What to Expect
Customers are advised to be at base camp one hour before departure. A change of clothes is recommended, as you will get wet! Before the trip begins, each rafter will sign a waiver, be issued floatation vests, rain gear and boots if necessary. Rafters are then instructed as to where they will board the boats (wharf) and be divided into groups. The guides will then give safety instructions and a description of the trip. Before departure all safety gear will be checked.
As the tide begins to rise the current will increase, the boats will head up river ahead of the advancing tide to a narrow spot to wait for the tidal bore to form (the point where out flowing river water and incoming tide water meet) which can be a swell or breaking wave. The boats will meet this wave head on. When they hit the bore, the boat will rise up on top. How wet the customer gets, is dependent on how large the bore is at the time. After hitting and riding the bore the boat will wait a few minutes for the water to rise enough to cover the sand bars, which take up approximately 80% of the river bed on low tide. Usually Bald Eagles can be observed for these few quiet minutes.
Once the sand bars are covered, the speed of the water flowing over them causes great areas of rapids which can cover 100 acres at a time. The height of the rapids or waves can range from a calm few feet to well over 10 feet. these rapids are caused by sand bars, not rocks, the trips are very safe, if someone happens to fall over there are no rocks to get injured upon. There are 8-10 sets of these rapids which last about 15 minutes each. Once the water becomes more than 15 feet deep the sand bars do not influence or restrict the flow of water over them.

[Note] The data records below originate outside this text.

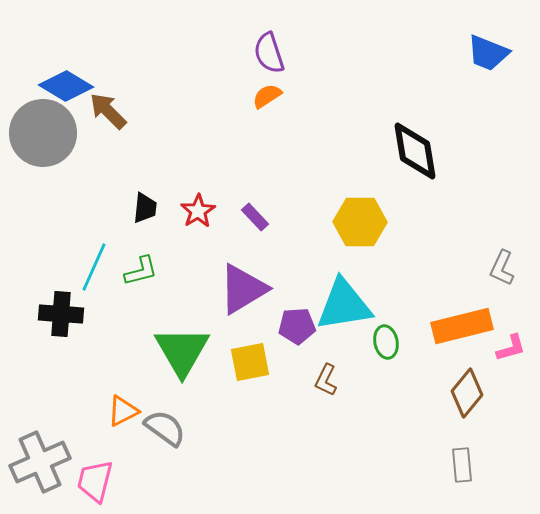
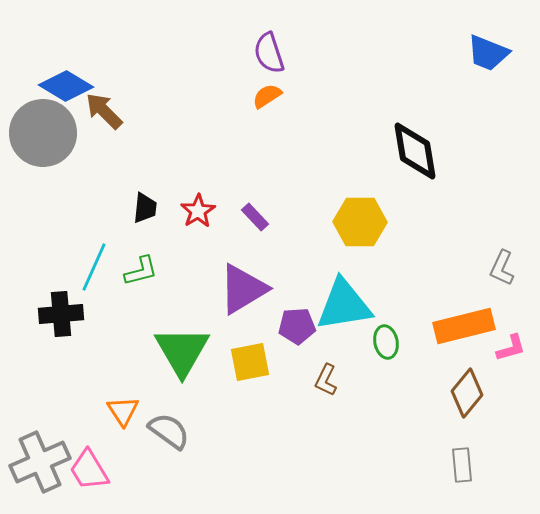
brown arrow: moved 4 px left
black cross: rotated 9 degrees counterclockwise
orange rectangle: moved 2 px right
orange triangle: rotated 36 degrees counterclockwise
gray semicircle: moved 4 px right, 3 px down
pink trapezoid: moved 6 px left, 11 px up; rotated 45 degrees counterclockwise
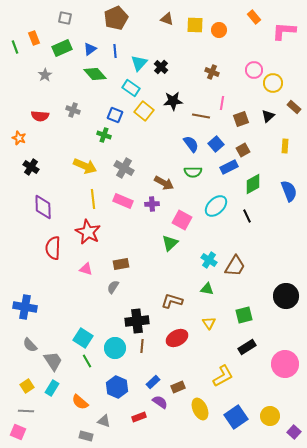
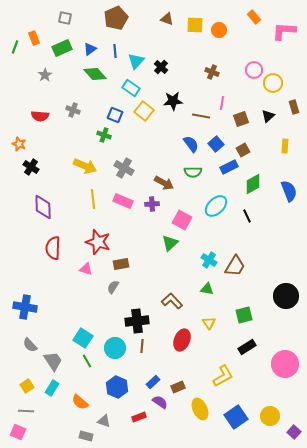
green line at (15, 47): rotated 40 degrees clockwise
cyan triangle at (139, 63): moved 3 px left, 2 px up
brown rectangle at (294, 107): rotated 32 degrees clockwise
orange star at (19, 138): moved 6 px down
red star at (88, 232): moved 10 px right, 10 px down; rotated 10 degrees counterclockwise
brown L-shape at (172, 301): rotated 30 degrees clockwise
red ellipse at (177, 338): moved 5 px right, 2 px down; rotated 40 degrees counterclockwise
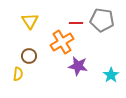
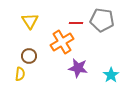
purple star: moved 2 px down
yellow semicircle: moved 2 px right
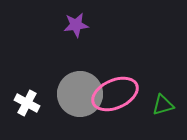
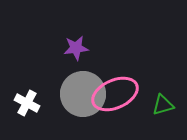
purple star: moved 23 px down
gray circle: moved 3 px right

Once one set of rapids begins to subside the boats will travel up river to another area where the tide is just beginning to rise and another set of rapids is forming. This cycle is repeated 8-10 times.
Between each set of rapids eagles nests can be observed and historic areas will be explained (i.e.: Acadian dykelands, North America’s first cantilever bridge, portion of the Shubenacadie Canal, native history, as well as the geological aspects of rock formations and the 200 foot sedimentary cliffs on each side).
Once most rapids have been encountered the boats will pull over to a sand bar so rafters can get out to stretch their legs on the hard packed sand in the center of the river, but only for a few minutes since the tide is still rising very fast. After their rest, the boats head back to the mouth of the river on the calm deep water of the incoming tide. The tide at this part of the Bay takes approximately 3 1/2 hours to rise up to 45 feet.